The usage of Flume Log Collection Framework 07/12 Update SLTechnology News&Howtos

The usage of Flume Log Collection Framework

2025-07-12 Update From: SLTechnology News&Howtos shulou NAV: SLTechnology News&Howtos > Internet Technology >

Shulou(Shulou.com)06/02 Report--

This article mainly explains "how to use the Flume log collection framework". Interested friends may wish to take a look. The method introduced in this paper is simple, fast and practical. Let's let the editor take you to learn how to use the Flume log collection framework.

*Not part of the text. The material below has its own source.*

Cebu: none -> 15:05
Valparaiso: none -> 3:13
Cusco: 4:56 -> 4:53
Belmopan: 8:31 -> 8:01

Installation and deployment of Flume log collection framework Flume operating mechanism collects static files to hdfs collects dynamic log files to hdfs two agent cascades

Flume log collection framework

In a complete offline big data processing system, in addition to hdfs+mapreduce+hive as the core of the analysis system, indispensable auxiliary systems such as data collection, result data export, task scheduling and so on are required. All of these auxiliary tools have a convenient open source framework in the hadoop ecosystem, as shown in the figure:

1 Flume introduction

Flume is a distributed, reliable and highly available system for massive log collection, aggregation and transmission. Flume can collect files, socket data packets, files, folders, kafka and other forms of source data, and can output the collected data (sinking sink) to many external storage systems such as HDFS, hbase, hive, kafka and so on.

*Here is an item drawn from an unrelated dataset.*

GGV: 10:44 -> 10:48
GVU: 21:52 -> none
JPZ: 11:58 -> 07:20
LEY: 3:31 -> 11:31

For the general collection requirements, it can be realized through the simple configuration of flume.

Flume also has a good ability to customize and expand for special scenarios, so flume can be applied to most daily data acquisition scenarios.

2 Flume operation mechanism

The core role of the Flume distributed system is that the agent,flume acquisition system is formed by connecting one agent after another. Each agent is equivalent to a data messenger with three components:

Source: acquisition component for interfacing with data sources to obtain data

Sink: sinking component for passing data to the next level of agent or to the final storage system

Channel: transport channel component for passing data from source to sink

A single agent collects data:

Cascading between multi-level agent:

3 installation and deployment of Flume

1 download the installation package apache-flume-1.9.0-bin.tar.gz and extract it

2 add JAVA_HOME to flume-env.sh under the conf folder

Export JAVA_HOME=/usr/local/bigdata/java/jdk1.8.0_211

(3) according to the requirements of collection, add the configuration file of acquisition scheme, and the file name can be taken at will.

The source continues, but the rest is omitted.